The study looked at 205 elderly patients who had a high risk of hospitalisation – it showed that there was a “significant increase” in the mortality rate over a year, with rates over 12 months for the telemonitoring group at 14.7%, compared with 3.9% for the usual care group.

It also found that telemonitoring made no difference in hospitalisation rates, with rates of 63.7% in this group, compared with 57.3% in the usual care group.

The researchers said that they were “unable to explain the differences”, but suggested it could be because an increased number of interventions and tests in the telemonitoring group.

Telehealth is backed by the UK government, which is investing billions to ensure it reaches three million patients by the end of the decade – the so-called 3millionlives project - and is being backed by doctors’ groups such as the Royal College of GPs.

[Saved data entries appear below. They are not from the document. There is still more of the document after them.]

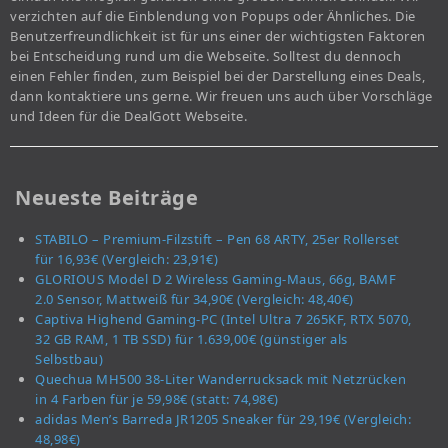
verzichten auf die Einblendung von Popups oder Ähnliches. Die
Benutzerfreundlichkeit ist für uns einer der wichtigsten Faktoren
bei Entscheidung rund um die Webseite. Solltest du dennoch
einen Fehler finden, zum Beispiel bei der Darstellung eines Deals,
dann kontaktiere uns gerne. Wir freuen uns auch über Vorschläge
und Ideen für die DealGott Webseite.
Neueste Beiträge
STABILO – Premium-Filzstift – Pen 68 ARTY, 25er Rollerset
für 16,93€ (Vergleich: 23,91€)
GLORIOUS Model D 2 Wireless Gaming-Maus, 66g, BAMF
2.0 Sensor, Mattweiß für 34,90€ (Vergleich: 48,40€)
Captiva Highend Gaming-PC (Intel Ultra 7 265KF, RTX 5070,
32 GB RAM, 1 TB SSD) für 1.639,00€ (günstiger als
Selbstbau)
Quechua MH500 38-Liter Wanderrucksack mit Netzrücken
in 4 Farben für je 59,98€ (statt: 74,98€)
adidas Men’s Barreda JR1205 Sneaker für 29,19€ (Vergleich:
48,98€)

Not all groups have backed the plans: In February the BMA’s GP committee said that whilst it shares the UK Government’s wish to cut patient waiting times and increase efficiency of care, it does not think, as the government does, that telehealth and remote monitoring schemes are necessarily the right way of doing this.

And this new study will only further add ambiguity to a system that has already seen a number of trials contend that it is both a positive and negative force for health.

A study in 2011 found that telehealth was unlikely to be cost-effective, with some analysts saying it would breach the upper limit of the NICE QALY formula.

However, results of a hub pilot in Yorkshire released in February found that telehealth can reduce hospital admissions, provide care at home and improve patient outcomes, and help produce savings.

The Department of Health recently confirmed that the full results of its Whole Systems Demonstrator Project on telehealth will be published “shortly” in the British Medical Journal.

Partial data released earlier this year showed a 45% reduction in mortality and a 20% fall in emergency admissions in patients with access to telemedicine – flatly contradicting the results from the Archives of Internal Medicine.

This will do little to sway the nay-sayers of telehealth, and paints a confusing picture for the NHS and for patients on whether it works and is not too costly.

Speaking to GP magazine Pulse, Dr Paul Cundy, chair of the GPC’s IT subcommittee and a GP in Wimbledon, south London, said: “This study tells us the current fashion for shoving it down everyone's throats is not supported by evidence and if anything the evidence shouts loud and clear that this needs far greater scrutiny before it is embarked on wholesale.”